O ponto principal é: qual estaria mais preciso naquilo que Heidegger quer dizer com Sorge? Pensemos. Heidegger diz: “A determinação pré-ontológica da essência do homem expressa na fábula desde o início fixou assim o olhar no modo-de-ser que domina sua passagem temporal no mundo”. Em outra passagem, afirma: “perfectio do homem [..] é uma ‘realização’ de Sorge”.

Isso significa que Sorge é o caráter mais próprio do Dasein que nós somos sempre e cada vez mais, sem Sorge não poderíamos nos compreender como seres de projeto e de realização; não poderíamos desejar ou querer. Talvez o que nos faça ser como somos é essencialmente ser-Sorge e, sendo Sorge, ainda que de modo impróprio, estamos sempre voltados a nós mesmos buscando nossa realização no mundo.

Cuidadocura ou preocupação poderiam trazer esta explicação complexa em si? Me parece que não. Embora “cuidar de si” é, de certa forma, o que o Dasein faz em Sorge, mas nem sempre. Caindo o Dasein no mero-desejar (que está fundado em Sorge), não há um cuidar-de-si como comumente entendemos o cuidar, mas sim um enganar-se-a-si. Heidegger (2012, p. 545) afirma: “No mero desejar o Dasein projeta seu ser em possibilidades que não só não entram na ocupação, mas cuja efetivação não é sequer pensada e guardada. Ao contrário: o predomínio do ser-adiantado-em-relação-a-si no modus do mero desejar traz consigo um não-entendimento das possibilidades factuais”.

Isso significa que Sorge não é um conceito que traz em si a “beleza do cuidado consigo-mesmo”, mas sim traz consigo a significação de uma condição ontológica de um ser que, de certa forma, se compreende e de vários modos se projeta no mundo (inclusive de modos que o fazem mal e, mesmo fazendo mal a ele, estão fundadas em Sorge, pois, Sorge é o que permite que o Dasein se projete). Acredito que o fundamental seria um conceito próprio e novo para guardar a significação de Sorge em toda a sua complexidade tal como Heidegger propõe. O que não dá é ter de entrar em contato com inúmeros textos com inúmeras traduções diferentes, pois, isso descredibiliza a própria obra do filósofo.
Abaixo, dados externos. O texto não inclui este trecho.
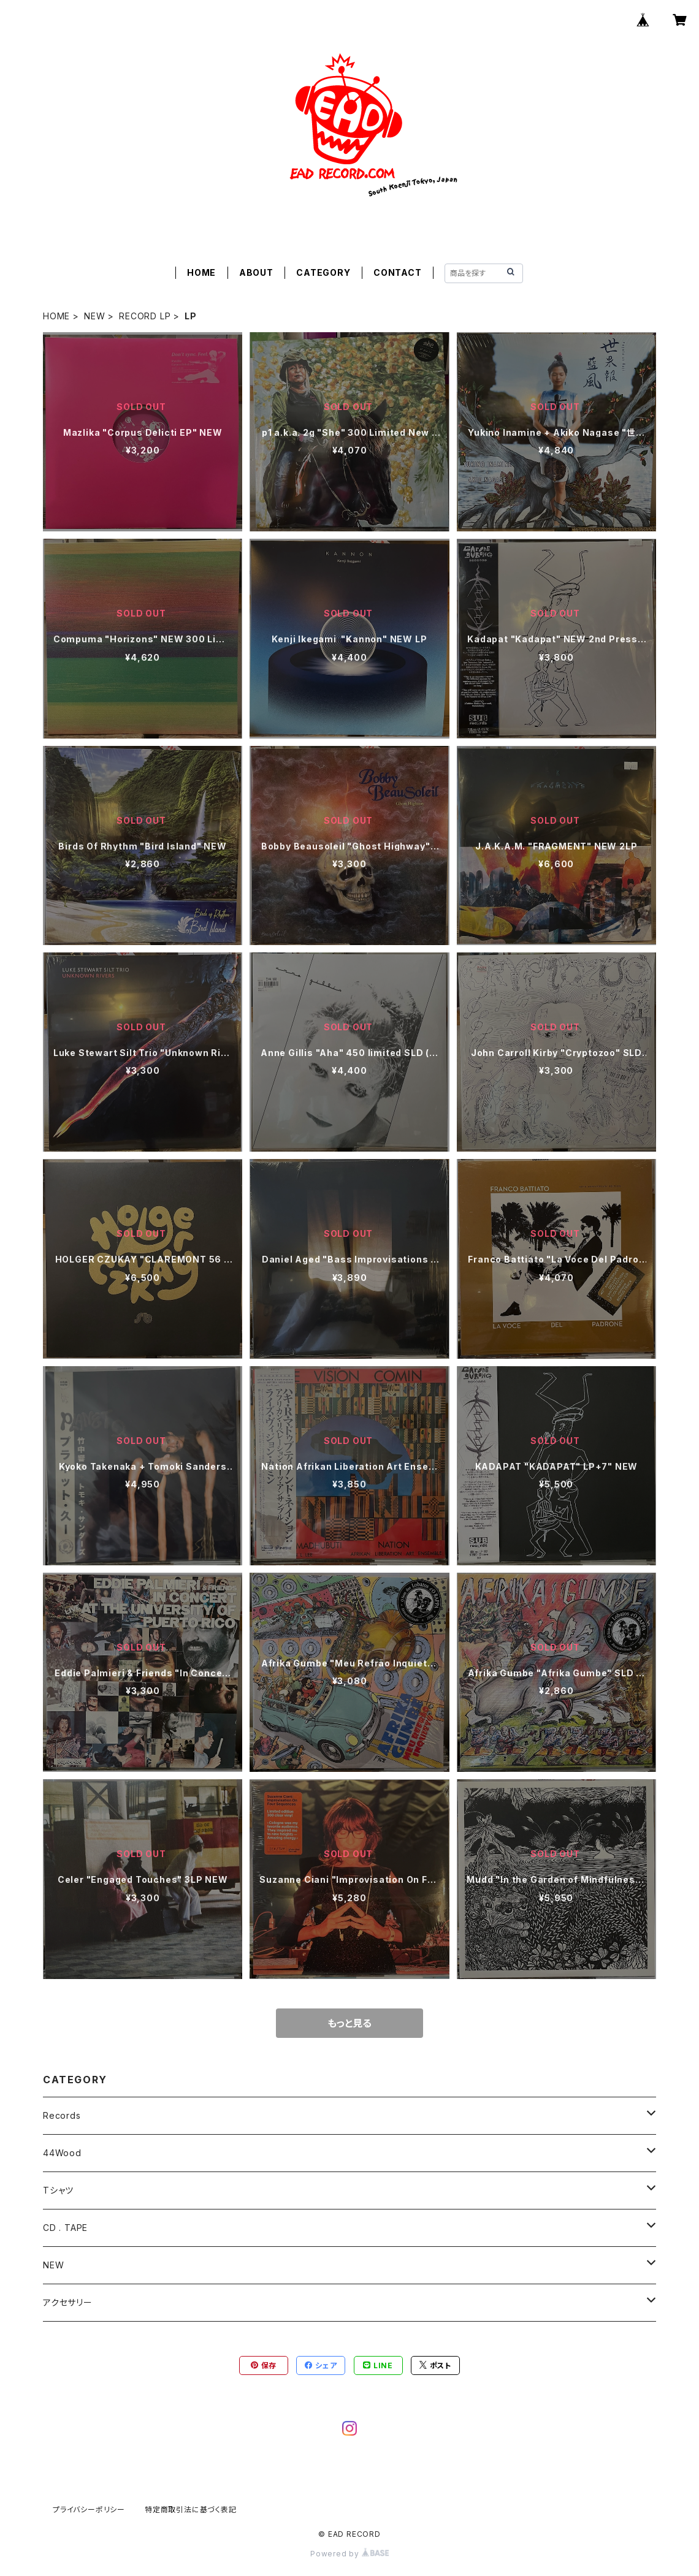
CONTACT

Sorge é mais do que cura, preocupação e cuidado, é ontologicamente mais do que isso; Sorge é a constituição, o fundamento, aquilo que nos faz ser-no-mundo; é o princípio do querer, do desejar, do idealizar, do esperar.

Porque o ser-no-mundo é essencialmente Sorge é que nas análises precedentes se pôde apreender o ser junto ao ente utilizável como ocupação e o ser do Dasein-com com os outros do-interior-do-mundo que vêm-de-encontro, como preocupação-com-o-outro […] Sorge não caracteriza, por exemplo, só a existenciaridade, separada da factualidade e do decair, mas abrange a unidade dessas determinações-do-ser. (HEIDEGGER, 2012. p. 539).